The PEOPLE program’s academic support and skills enhancement approach is resulting in clear gains. More than 70 percent of its college scholars complete undergraduate degrees at UW-Madison, far exceeding the national college graduation rate for minority students of around 40 percent.
“The PEOPLE program is the Wisconsin Idea in action,” says director Jacqueline DeWalt. “These students are all Wisconsin residents who are benefitting from the tangible and intangible resources of our flagship university, which was built by scholars just like these – with talent, intelligence, imagination, heart and a love for learning.”
This year, the program is celebrating the addition of several new partnerships that provided summer workshops and learning internships for high school juniors as their final step in exploring possible college majors and careers.
The newest partners include the U.S. Department of Agriculture through the College of Agriculture and Life Sciences and Growing Power of Milwaukee, which provided training in urban agriculture; the Doris Duke Charitable Foundation in cooperation with the surgery department of the University of Wisconsin School of Medicine and Public Health which provided surgical training internships.
The program now has partnerships and has college-scholar graduates from all of the university’s schools and colleges.
PEOPLE students who complete high school and successfully gain admission to UW-Madison are bridged into the university through a pre-freshman-year summer program designed to earn initial college credits and further accelerate their college success. Students who enroll at UW-Madison receive a four-year tuition scholarship along with college advising and leadership support through completion of their undergraduate degree, including going on to graduate school or entry into the workforce.
PEOPLE program first enrolled 66 Milwaukee high-school students in 1999 and 92 Madison middle-school students in 2000. Since then, more than 1,300 students per year have either spent middle-school years being encouraged to attend college through the middle-school summer program, or have had academic support and mentorship on preparing for and succeeding in college.
That has led to more than 600 enrolling in UW-Madison as undergraduates and dozens choosing to stay for graduate school.

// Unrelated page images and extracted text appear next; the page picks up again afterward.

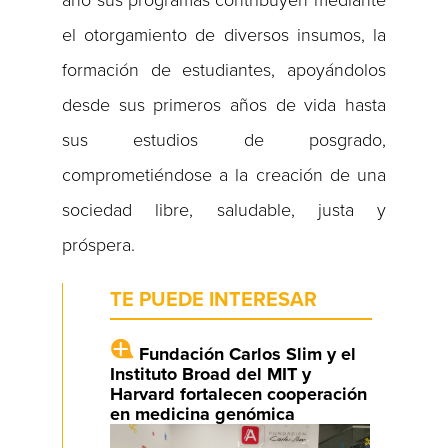
el otorgamiento de diversos insumos, la
formación de estudiantes, apoyándolos
desde sus primeros años de vida hasta
sus estudios de posgrado,
comprometiéndose a la creación de una
sociedad libre, saludable, justa y
próspera.
TE PUEDE INTERESAR
Fundación Carlos Slim y el
Instituto Broad del MIT y
Harvard fortalecen cooperación
en medicina genómica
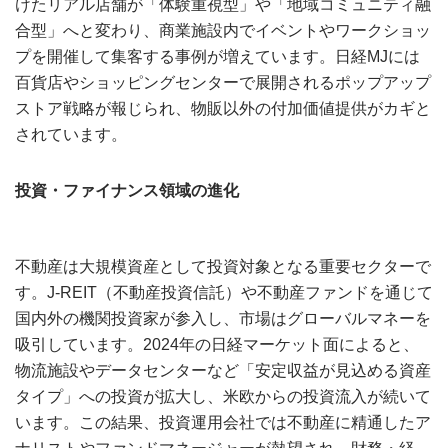
けたリアル店舗が「体験重視型」や「地域コミュニティ融
合型」へと変わり、商業施設内でイベントやワークショッ
プを開催して集客する事例が増えています。日経MJには
百貨店やショッピングセンターで展開されるポップアップ
ストア戦略が報じられ、物販以外の付加価値提供がカギと
されています。
投資・ファイナンス領域の進化
不動産は大規模資産として投資対象となる重要セクターで
す。J-REIT（不動産投資信託）や不動産ファンドを通じて
国内外の機関投資家が参入し、市場はグローバルマネーを
吸引しています。2024年の日経マーケット面によると、
物流施設やデータセンターなど「安定収益が見込める資産
タイプ」への投資が拡大し、米欧からの投資流入が続いて
います。この結果、投資運用会社では不動産に精通したア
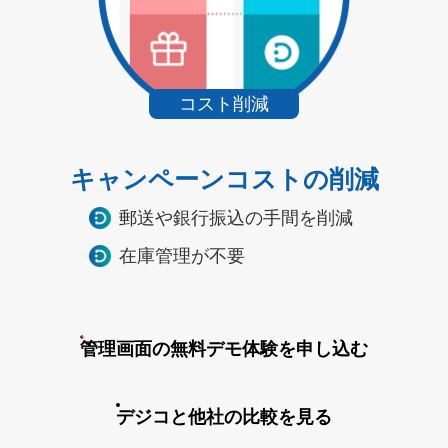
コスト削減
キャンペーンコストの削減
郵送や銀行振込の手間を削減
在庫管理が不要
管理画面の無料デモ体験を申し込む
デジコと他社の比較を見る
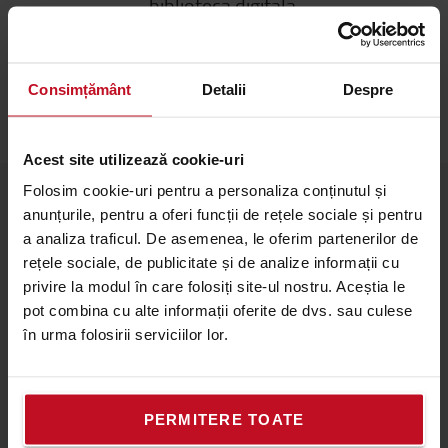
biblioteca digitala
ECHIPAMENTE DE TRACTARE
BIBLIOTECA
DIGITALA
Consimțământ
Detalii
Despre
Acest site utilizează cookie-uri
Folosim cookie-uri pentru a personaliza conținutul și
anunțurile, pentru a oferi funcții de rețele sociale și pentru
Despre Toyota
a analiza traficul. De asemenea, le oferim partenerilor de
rețele sociale, de publicitate și de analize informații cu
Cine suntem
privire la modul în care folosiți site-ul nostru. Aceștia le
De ce Toyota
pot combina cu alte informații oferite de dvs. sau culese
în urma folosirii serviciilor lor.
Lucreaza la Toyota Material Handling
Termeni campanii de Marketing
PERMITERE TOATE
Informatii despre Toyota Material Handling Romania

Completing the PEOPLE program doesn’t guarantee admission to UW-Madison, says DeWalt, but it does provide a pipeline for previously untapped talent pools.
“The PEOPLE program invests in their potential as students and future leaders who may never have considered studying at UW-Madison because they weren’t pursued, encouraged or offered a scholarship to make it a possible option,” DeWalt says. “These are excellent students who may be the first in their family to attend college, and/or who may have been lured away from Wisconsin by other colleges and universities.”
This success is changing how UW-Madison looks to recruiters in search of candidates to work in an increasingly diverse world and those seeking to diversify their own workforce.
National corporations supporting the PEOPLE program include AT&T, American Family Insurance Group, Kohl’s Department Stores, CUNA Insurance Group, Target, John Deere Foundation, Rockwell Automation, Proctor & Gamble and British Petroleum Company, along with many Wisconsin state agencies.
These companies are excited about the growing number of diverse college graduates across an expanding selection of professional disciplines, DeWalt says.